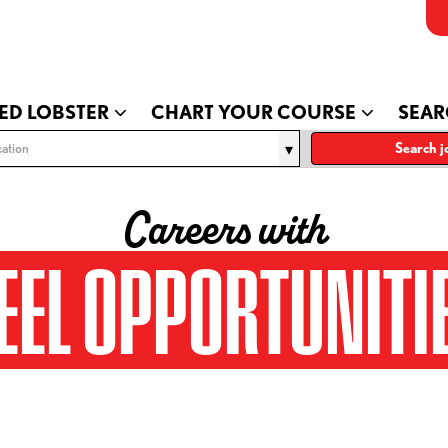
ED LOBSTER
CHART YOUR COURSE
SEAR
ation
Search j
Careers with
EEL OPPORTUNITI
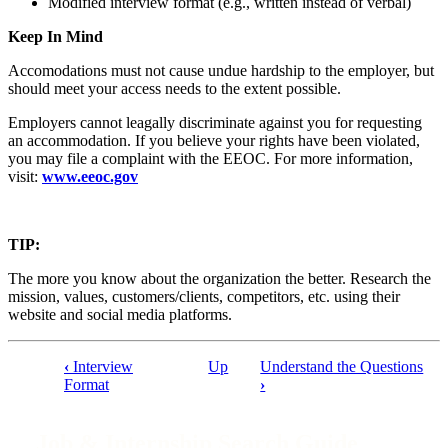
Modified interview format (e.g., written instead of verbal)
Keep In Mind
Accomodations must not cause undue hardship to the employer, but
should meet your access needs to the extent possible.
Employers cannot leagally discriminate against you for requesting
an accommodation. If you believe your rights have been violated,
you may file a complaint with the EEOC. For more information,
visit:
www.eeoc.gov
TIP:
The more you know about the organization the better. Research the
mission, values, customers/clients, competitors, etc. using their
website and social media platforms.
‹
Interview
Up
Understand the Questions
Book
Format
›
traversal
links
Job & Internship Search Guide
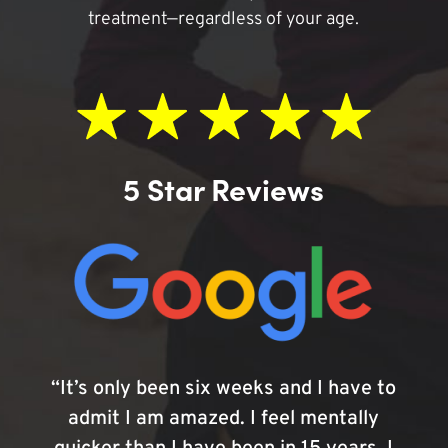
treatment—regardless of your age.
5 Star Reviews
“It’s only been six weeks and I have to
admit I am amazed. I feel mentally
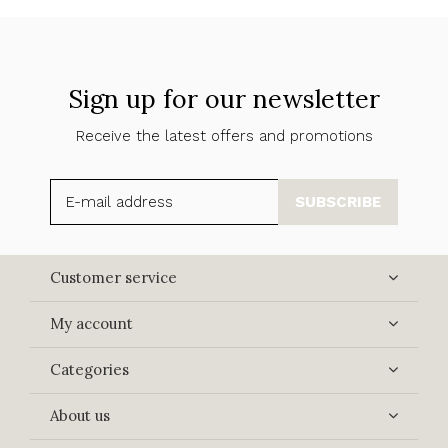
Sign up for our newsletter
Receive the latest offers and promotions
SUBSCRIBE
Customer service
My account
Categories
About us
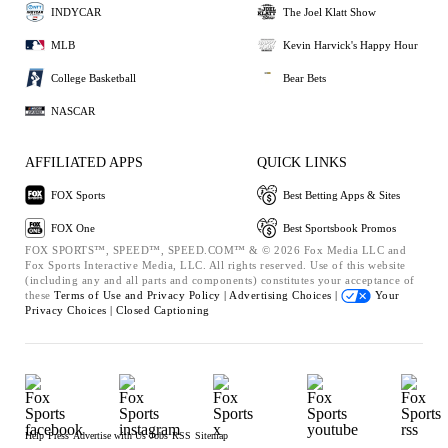
INDYCAR
The Joel Klatt Show
MLB
Kevin Harvick's Happy Hour
College Basketball
Bear Bets
NASCAR
AFFILIATED APPS
QUICK LINKS
FOX Sports
Best Betting Apps & Sites
FOX One
Best Sportsbook Promos
FOX SPORTS™, SPEED™, SPEED.COM™ & © 2026 Fox Media LLC and
Fox Sports Interactive Media, LLC. All rights reserved. Use of this website
(including any and all parts and components) constitutes your acceptance of
these
Terms of Use and
Privacy Policy |
Advertising Choices |
Your
Privacy Choices |
Closed Captioning
Help
Press
Advertise with Us
Jobs
RSS
Sitemap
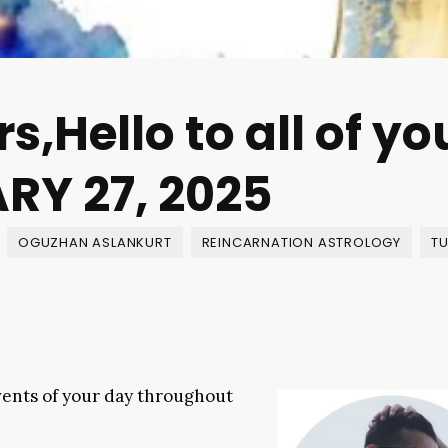
s,Hello to all of yo
RY 27, 2025
OGUZHAN ASLANKURT
REINCARNATION ASTROLOGY
TU
events of your day throughout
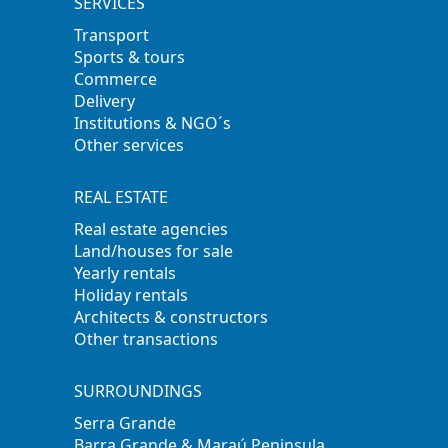
SERVICES
Transport
Sports & tours
Commerce
Delivery
Institutions & NGO´s
Other services
REAL ESTATE
Real estate agencies
Land/houses for sale
Yearly rentals
Holiday rentals
Architects & constructors
Other transactions
SURROUNDINGS
Serra Grande
Barra Grande & Maraú Peninsula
===============
### Required action
Pictures aside, retype the entries above exactly as they are.

### Solution
ED LOBSTER
CHART YOUR COURSE
SEAR
ation
Search j
Careers with
EEL OPPORTUNITI
Modified interview format (e.g., written instead of verbal)
Keep In Mind
Accomodations must not cause undue hardship to the employer, but
should meet your access needs to the extent possible.
Employers cannot leagally discriminate against you for requesting
an accommodation. If you believe your rights have been violated,
you may file a complaint with the EEOC. For more information,
visit:
www.eeoc.gov
TIP:
The more you know about the organization the better. Research the
mission, values, customers/clients, competitors, etc. using their
website and social media platforms.
‹
Interview
Up
Understand the Questions
Book
Format
›
traversal
links
Job & Internship Search Guide
treatment—regardless of your age.
5 Star Reviews
“It’s only been six weeks and I have to
admit I am amazed. I feel mentally
Sign up for our newsletter
Receive the latest offers and promotions
SUBSCRIBE
Customer service
My account
Categories
About us
INDYCAR
The Joel Klatt Show
MLB
Kevin Harvick's Happy Hour
College Basketball
Bear Bets
NASCAR
AFFILIATED APPS
QUICK LINKS
FOX Sports
Best Betting Apps & Sites
FOX One
Best Sportsbook Promos
FOX SPORTS™, SPEED™, SPEED.COM™ & © 2026 Fox Media LLC and
Fox Sports Interactive Media, LLC. All rights reserved. Use of this website
(including any and all parts and components) constitutes your acceptance of
these
Terms of Use and
Privacy Policy |
Advertising Choices |
Your
Privacy Choices |
Closed Captioning
Help
Press
Advertise with Us
Jobs
RSS
Sitemap
s,Hello to all of yo
RY 27, 2025
OGUZHAN ASLANKURT
REINCARNATION ASTROLOGY
TU
events of your day throughout
SERVICES
Transport
Sports & tours
Commerce
Delivery
Institutions & NGO´s
Other services
REAL ESTATE
Real estate agencies
Land/houses for sale
Yearly rentals
Holiday rentals
Architects & constructors
Other transactions
SURROUNDINGS
Serra Grande
Barra Grande & Maraú Peninsula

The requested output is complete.